In MEDIUM mode, you can optionally use the SAMPLING SIZE keywords to specify the minimum number of rows to sample for calculating column distribution statistics. If the Resolution clause omits the RESOLUTION keyword and specifies no confidence level and no percent value, then the number of rows that HCL OneDB™ samples will be the larger of the following two values:
  • The min value that you specify immediately after the SAMPLING SIZE keywords
  • The sampling size that is required for the default percent of rows in each bin (2.5%) and for the minimum confidence level (0.80).
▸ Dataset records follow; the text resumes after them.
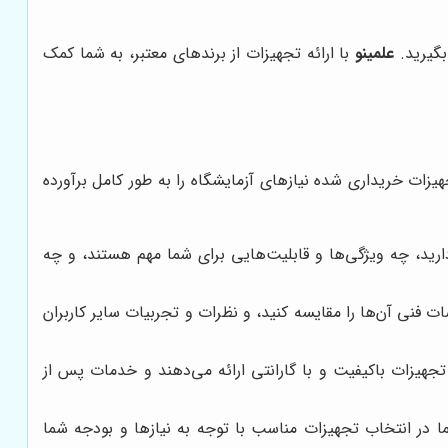
بگیرید.
علمینو
با ارائه تجهیزات از برندهای معتبر، به شما کمک
زات خریداری شده نیازهای آزمایشگاه را به طور کامل برآورده
ارید، چه ویژگی‌ها و قابلیت‌هایی برای شما مهم هستند، و چه
فنی آن‌ها را مقایسه کنید، و نظرات و تجربیات سایر کاربران
 تجهیزات باکیفیت و با گارانتی ارائه می‌دهند و خدمات پس از
 در انتخاب تجهیزات مناسب با توجه به نیازها و بودجه شما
If a sampling size is specified in a Resolution clause that includes explicit values for both the average percent of sampled rows per bin and for the confidence level, then the number of sampled rows will be the larger of these two values:
  • The min value that you specify immediately after the SAMPLING SIZE keywords
  • The sampling size that is required for the specified percent of rows and for the specified confidence level.

If a sampling size is specified in a Resolution clause that includes an average percentage value but sets no confidence level, then the minimum confidence value of 0.80 is used to calculate the actual sampling size for HCL OneDB to use if the specified size is smaller.
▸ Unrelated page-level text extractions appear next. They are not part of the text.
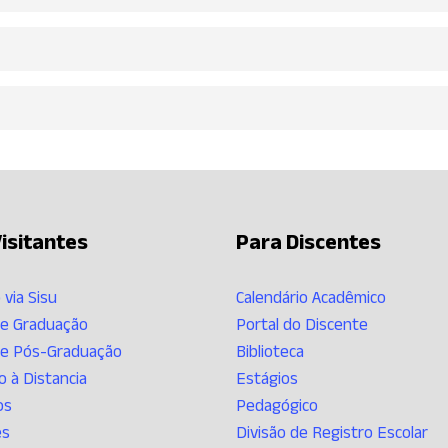
isitantes
Para Discentes
 via Sisu
Calendário Acadêmico
de Graduação
Portal do Discente
de Pós-Graduação
Biblioteca
 à Distancia
Estágios
os
Pedagógico
es
Divisão de Registro Escolar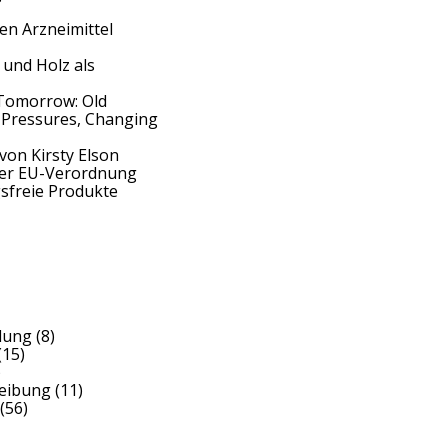
en Arzneimittel
 und Holz als
Tomorrow: Old
 Pressures, Changing
von Kirsty Elson
der EU-Verordnung
sfreie Produkte
dung
(8)
(15)
)
reibung
(11)
(56)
For example, the following statement calculates statistics for two columns of the customer table, without updating index information. At least 200 rows will be sampled, but the actual size of the sample might be larger than 200 if more rows are required to provide the default 0.80 confidence level for a sample distribution that uses approximately 50 equivalence categories, with an average percentage of 2% of the sampled values in each bin.
UPDATE STATISTICS MEDIUM FOR TABLE customer (city, state) 
   SAMPLING SIZE 200 RESOLUTION 2 DISTRIBUTIONS ONLY;

Whether or not you include an explicit SAMPLING SIZE specification in the Resolution clause, HCL OneDB records in the system catalog the actual sampling size (as a percentage of the total number of rows in the table) at the time of MEDIUM mode UPDATE STATISTICS creation.